## WORK ITEM
In the listing beneath this line, copy exactly the lines starting with the one containing "5, les modèles" and going on through the one containing "ahn bewerben und".

────────

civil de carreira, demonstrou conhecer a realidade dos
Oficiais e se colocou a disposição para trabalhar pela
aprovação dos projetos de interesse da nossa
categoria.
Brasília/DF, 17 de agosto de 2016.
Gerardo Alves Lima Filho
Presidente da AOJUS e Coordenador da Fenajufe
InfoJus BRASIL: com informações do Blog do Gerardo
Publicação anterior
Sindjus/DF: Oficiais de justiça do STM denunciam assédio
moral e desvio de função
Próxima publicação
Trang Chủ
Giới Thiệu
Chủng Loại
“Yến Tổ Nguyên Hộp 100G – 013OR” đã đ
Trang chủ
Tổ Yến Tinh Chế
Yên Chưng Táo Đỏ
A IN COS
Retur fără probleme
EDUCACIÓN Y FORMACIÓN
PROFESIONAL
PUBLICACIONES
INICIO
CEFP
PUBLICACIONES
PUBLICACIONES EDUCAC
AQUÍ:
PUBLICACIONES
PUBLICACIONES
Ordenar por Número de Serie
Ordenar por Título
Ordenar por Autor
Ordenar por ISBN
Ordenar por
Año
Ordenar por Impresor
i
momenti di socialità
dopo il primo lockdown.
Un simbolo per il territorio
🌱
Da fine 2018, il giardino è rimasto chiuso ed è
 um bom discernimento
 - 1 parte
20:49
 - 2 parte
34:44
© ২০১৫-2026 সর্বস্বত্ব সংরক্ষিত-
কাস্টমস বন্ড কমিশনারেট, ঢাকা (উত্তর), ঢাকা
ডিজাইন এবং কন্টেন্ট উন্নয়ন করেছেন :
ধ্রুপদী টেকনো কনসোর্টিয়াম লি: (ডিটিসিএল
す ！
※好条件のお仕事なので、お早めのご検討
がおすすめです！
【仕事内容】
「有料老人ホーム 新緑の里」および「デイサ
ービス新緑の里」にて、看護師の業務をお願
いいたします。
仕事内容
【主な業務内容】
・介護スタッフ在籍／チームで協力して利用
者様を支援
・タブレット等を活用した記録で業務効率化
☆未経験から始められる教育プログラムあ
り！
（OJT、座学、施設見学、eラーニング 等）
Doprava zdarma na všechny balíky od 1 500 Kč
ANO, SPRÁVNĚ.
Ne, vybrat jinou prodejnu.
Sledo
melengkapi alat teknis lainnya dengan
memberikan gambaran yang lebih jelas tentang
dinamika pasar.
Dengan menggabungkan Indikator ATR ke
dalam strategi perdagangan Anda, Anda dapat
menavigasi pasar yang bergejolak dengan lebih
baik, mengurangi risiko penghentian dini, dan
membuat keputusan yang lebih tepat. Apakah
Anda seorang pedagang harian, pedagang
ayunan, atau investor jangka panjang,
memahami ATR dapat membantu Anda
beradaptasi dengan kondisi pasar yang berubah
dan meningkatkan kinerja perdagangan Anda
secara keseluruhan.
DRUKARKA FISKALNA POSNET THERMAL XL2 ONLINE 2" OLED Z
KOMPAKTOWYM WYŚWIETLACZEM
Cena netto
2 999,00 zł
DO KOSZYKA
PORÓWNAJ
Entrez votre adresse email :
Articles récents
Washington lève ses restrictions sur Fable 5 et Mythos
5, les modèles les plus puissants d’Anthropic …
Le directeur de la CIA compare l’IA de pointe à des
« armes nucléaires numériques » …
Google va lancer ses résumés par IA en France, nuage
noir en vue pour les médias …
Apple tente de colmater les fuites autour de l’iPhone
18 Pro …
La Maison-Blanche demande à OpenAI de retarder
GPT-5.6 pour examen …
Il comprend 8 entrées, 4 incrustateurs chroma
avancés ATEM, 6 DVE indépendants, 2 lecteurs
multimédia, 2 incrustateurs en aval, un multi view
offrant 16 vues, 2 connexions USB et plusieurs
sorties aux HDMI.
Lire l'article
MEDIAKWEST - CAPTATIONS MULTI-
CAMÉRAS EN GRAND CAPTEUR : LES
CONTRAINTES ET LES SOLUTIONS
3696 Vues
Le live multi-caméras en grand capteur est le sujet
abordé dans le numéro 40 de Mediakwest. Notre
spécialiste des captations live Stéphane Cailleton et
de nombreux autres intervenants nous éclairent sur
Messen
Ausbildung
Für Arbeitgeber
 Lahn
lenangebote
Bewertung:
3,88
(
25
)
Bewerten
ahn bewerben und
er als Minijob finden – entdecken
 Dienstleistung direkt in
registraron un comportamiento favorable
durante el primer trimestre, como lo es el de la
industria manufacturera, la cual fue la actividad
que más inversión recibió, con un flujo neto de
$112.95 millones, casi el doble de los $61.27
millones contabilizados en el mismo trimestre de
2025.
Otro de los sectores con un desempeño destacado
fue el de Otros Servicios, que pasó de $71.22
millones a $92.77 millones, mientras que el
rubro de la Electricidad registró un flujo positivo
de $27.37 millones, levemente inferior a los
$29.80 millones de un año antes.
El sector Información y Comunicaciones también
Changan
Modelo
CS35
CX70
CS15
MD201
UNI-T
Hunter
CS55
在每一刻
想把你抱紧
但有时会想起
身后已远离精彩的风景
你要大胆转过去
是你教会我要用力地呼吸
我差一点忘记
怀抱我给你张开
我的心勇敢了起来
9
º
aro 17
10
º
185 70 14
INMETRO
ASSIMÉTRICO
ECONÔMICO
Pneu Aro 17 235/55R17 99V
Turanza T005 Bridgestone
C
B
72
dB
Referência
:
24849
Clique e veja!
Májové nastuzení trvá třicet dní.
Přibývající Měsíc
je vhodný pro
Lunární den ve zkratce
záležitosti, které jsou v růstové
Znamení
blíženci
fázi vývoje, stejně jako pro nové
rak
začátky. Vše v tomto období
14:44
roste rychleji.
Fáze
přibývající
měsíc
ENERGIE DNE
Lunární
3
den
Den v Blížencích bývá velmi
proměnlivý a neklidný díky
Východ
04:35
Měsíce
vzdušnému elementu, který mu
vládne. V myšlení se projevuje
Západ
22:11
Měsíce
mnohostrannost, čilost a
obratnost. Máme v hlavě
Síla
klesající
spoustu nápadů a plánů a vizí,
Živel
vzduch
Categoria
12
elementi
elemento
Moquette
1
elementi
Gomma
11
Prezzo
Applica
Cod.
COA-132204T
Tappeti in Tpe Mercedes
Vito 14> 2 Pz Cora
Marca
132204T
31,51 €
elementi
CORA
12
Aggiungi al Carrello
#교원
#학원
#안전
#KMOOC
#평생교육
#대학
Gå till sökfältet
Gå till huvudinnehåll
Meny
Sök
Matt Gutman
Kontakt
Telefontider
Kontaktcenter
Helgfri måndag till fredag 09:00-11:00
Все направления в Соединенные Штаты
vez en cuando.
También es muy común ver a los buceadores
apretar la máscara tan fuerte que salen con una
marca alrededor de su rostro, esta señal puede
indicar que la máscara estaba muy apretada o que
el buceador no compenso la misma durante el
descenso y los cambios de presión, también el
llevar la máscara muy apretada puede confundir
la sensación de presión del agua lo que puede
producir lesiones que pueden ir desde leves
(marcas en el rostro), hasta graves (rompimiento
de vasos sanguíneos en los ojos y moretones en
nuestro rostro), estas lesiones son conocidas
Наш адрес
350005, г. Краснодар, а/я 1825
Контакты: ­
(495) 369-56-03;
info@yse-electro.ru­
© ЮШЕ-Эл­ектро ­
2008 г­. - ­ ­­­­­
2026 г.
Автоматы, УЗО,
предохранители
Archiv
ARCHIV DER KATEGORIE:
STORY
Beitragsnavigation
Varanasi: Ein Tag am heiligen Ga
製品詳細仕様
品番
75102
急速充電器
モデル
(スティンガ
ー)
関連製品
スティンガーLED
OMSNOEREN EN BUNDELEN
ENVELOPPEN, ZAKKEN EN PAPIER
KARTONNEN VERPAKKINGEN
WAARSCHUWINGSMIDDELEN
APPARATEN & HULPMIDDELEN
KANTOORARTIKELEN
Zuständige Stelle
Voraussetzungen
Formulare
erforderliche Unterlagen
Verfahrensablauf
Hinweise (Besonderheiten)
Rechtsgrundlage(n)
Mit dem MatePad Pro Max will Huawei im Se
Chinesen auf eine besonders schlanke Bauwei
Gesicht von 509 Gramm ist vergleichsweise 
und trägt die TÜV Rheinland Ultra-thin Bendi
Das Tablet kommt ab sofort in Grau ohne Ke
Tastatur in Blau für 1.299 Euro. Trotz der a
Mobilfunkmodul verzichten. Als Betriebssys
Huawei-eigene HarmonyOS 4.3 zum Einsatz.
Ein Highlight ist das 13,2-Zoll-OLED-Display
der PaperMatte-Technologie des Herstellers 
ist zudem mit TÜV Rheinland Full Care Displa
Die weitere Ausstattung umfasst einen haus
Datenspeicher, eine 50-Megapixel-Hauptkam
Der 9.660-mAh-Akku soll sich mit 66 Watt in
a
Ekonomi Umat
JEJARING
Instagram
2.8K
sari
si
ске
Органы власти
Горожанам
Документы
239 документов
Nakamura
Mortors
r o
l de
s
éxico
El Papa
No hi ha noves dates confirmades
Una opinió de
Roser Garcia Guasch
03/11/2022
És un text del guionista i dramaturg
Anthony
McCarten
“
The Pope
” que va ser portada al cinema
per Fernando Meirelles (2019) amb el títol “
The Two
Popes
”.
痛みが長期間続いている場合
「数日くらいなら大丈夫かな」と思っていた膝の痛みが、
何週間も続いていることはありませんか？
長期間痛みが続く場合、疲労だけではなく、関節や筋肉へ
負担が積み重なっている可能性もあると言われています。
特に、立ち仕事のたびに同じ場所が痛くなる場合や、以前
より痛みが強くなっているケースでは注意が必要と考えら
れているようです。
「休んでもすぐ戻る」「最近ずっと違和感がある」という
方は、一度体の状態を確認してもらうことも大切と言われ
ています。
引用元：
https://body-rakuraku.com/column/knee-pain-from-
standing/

────────

## YOUR SOLUTION
5, les modèles les plus puissants d’Anthropic …
Le directeur de la CIA compare l’IA de pointe à des
« armes nucléaires numériques » …
Google va lancer ses résumés par IA en France, nuage
noir en vue pour les médias …
Apple tente de colmater les fuites autour de l’iPhone
18 Pro …
La Maison-Blanche demande à OpenAI de retarder
GPT-5.6 pour examen …
Il comprend 8 entrées, 4 incrustateurs chroma
avancés ATEM, 6 DVE indépendants, 2 lecteurs
multimédia, 2 incrustateurs en aval, un multi view
offrant 16 vues, 2 connexions USB et plusieurs
sorties aux HDMI.
Lire l'article
MEDIAKWEST - CAPTATIONS MULTI-
CAMÉRAS EN GRAND CAPTEUR : LES
CONTRAINTES ET LES SOLUTIONS
3696 Vues
Le live multi-caméras en grand capteur est le sujet
abordé dans le numéro 40 de Mediakwest. Notre
spécialiste des captations live Stéphane Cailleton et
de nombreux autres intervenants nous éclairent sur
Messen
Ausbildung
Für Arbeitgeber
 Lahn
lenangebote
Bewertung:
3,88
(
25
)
Bewerten
ahn bewerben und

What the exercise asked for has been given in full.